Eu via, mas não enxergava. O caranguejeiro na beira da estrada era apenas um vulto na paisagem, eram uma sombra indefinida, tal qual aquelas que meus netos veem hoje.

Foi preciso que o destino, em sua infinita sabedoria, colocasse em meu caminho um amigo — um intelectual de alma nobre, um irmão que a vida me deu — para me ajudar a limpar as lentes. Foi ele quem me estendeu a mão e disse: “Olhe. Olhe de verdade”. Ele me ajudou a dissipar a neblina do ter para que eu pudesse, finalmente, vislumbrar o ser. Ele destravou o humano que habitava em mim, sufocado pela lógica do lucro.

Hoje, carrego comigo os títulos que o mundo acadêmico e profissional me conferiu. Sou advogado, jornalista, engenheiro; doutor e pós-doutor em engenharia de mobilidade. Mas confesso, com a humildade que só o tempo nos traz: todos esses diplomas são papéis pálidos se comparados à lição que aprendo agora.

O meu verdadeiro doutorado não acontece nas universidades, mas na lama fértil do mangue, na luta dos desvalidos, na defesa daqueles a quem tudo foi negado. A minha verdadeira orientadora de tese não veste toga, mas sim a dignidade de uma liderança “improvável”, uma mulher caranguejeira como a Mislene, que se levanta contra a invisibilidade imposta pelos poderosos para defender seu povo e seu chão.

É uma ironia belíssima e dolorosa. Aos setenta anos, atinjo a plenitude do meu amadurecimento não ensinando, mas aprendendo com recém-nascidos. Enquanto Ben Ben e Tá Tá lutam para distinguir as cores físicas do mundo, eu luto com vigor para distinguir e defender as cores da justiça. Sim, sabemos, a lei tem cor, e rejeita a cor oposta.
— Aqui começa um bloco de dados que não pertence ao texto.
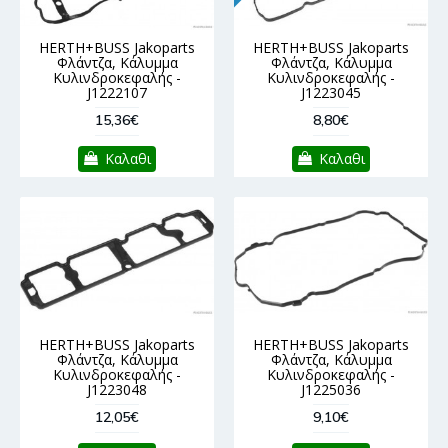
HERTH+BUSS Jakoparts
HERTH+BUSS Jakoparts
Φλάντζα, Κάλυμμα
Φλάντζα, Κάλυμμα
Κυλινδροκεφαλής -
Κυλινδροκεφαλής -
J1222107
J1223045
15,36€
8,80€
Καλαθι
Καλαθι
HERTH+BUSS Jakoparts
HERTH+BUSS Jakoparts
Φλάντζα, Κάλυμμα
Φλάντζα, Κάλυμμα
Κυλινδροκεφαλής -
Κυλινδροκεφαλής -
J1223048
J1225036
12,05€
9,10€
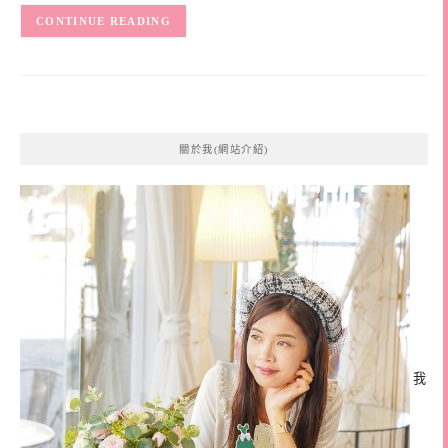
CONTINUE READING
關於我(網站介紹)
我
Sinto-me, enfim, um humano mais verdadeiro. Não pelo que acumulei, mas pelo que sou capaz de doar. Uso hoje a minha engenharia para construir pontes de esperança, o meu direito para advogar pelos esquecidos, e o meu jornalismo para dar voz aos silenciados.

Saí do preto e branco da indiferença para enxergar a vida em suas tonalidades. E, assim como meus netos buscam o foco no rosto da mãe, do pai, do avô… eu busco o foco na face da humanidade, grato ao cosmo por, finalmente, ter aprendido a aprender a ver.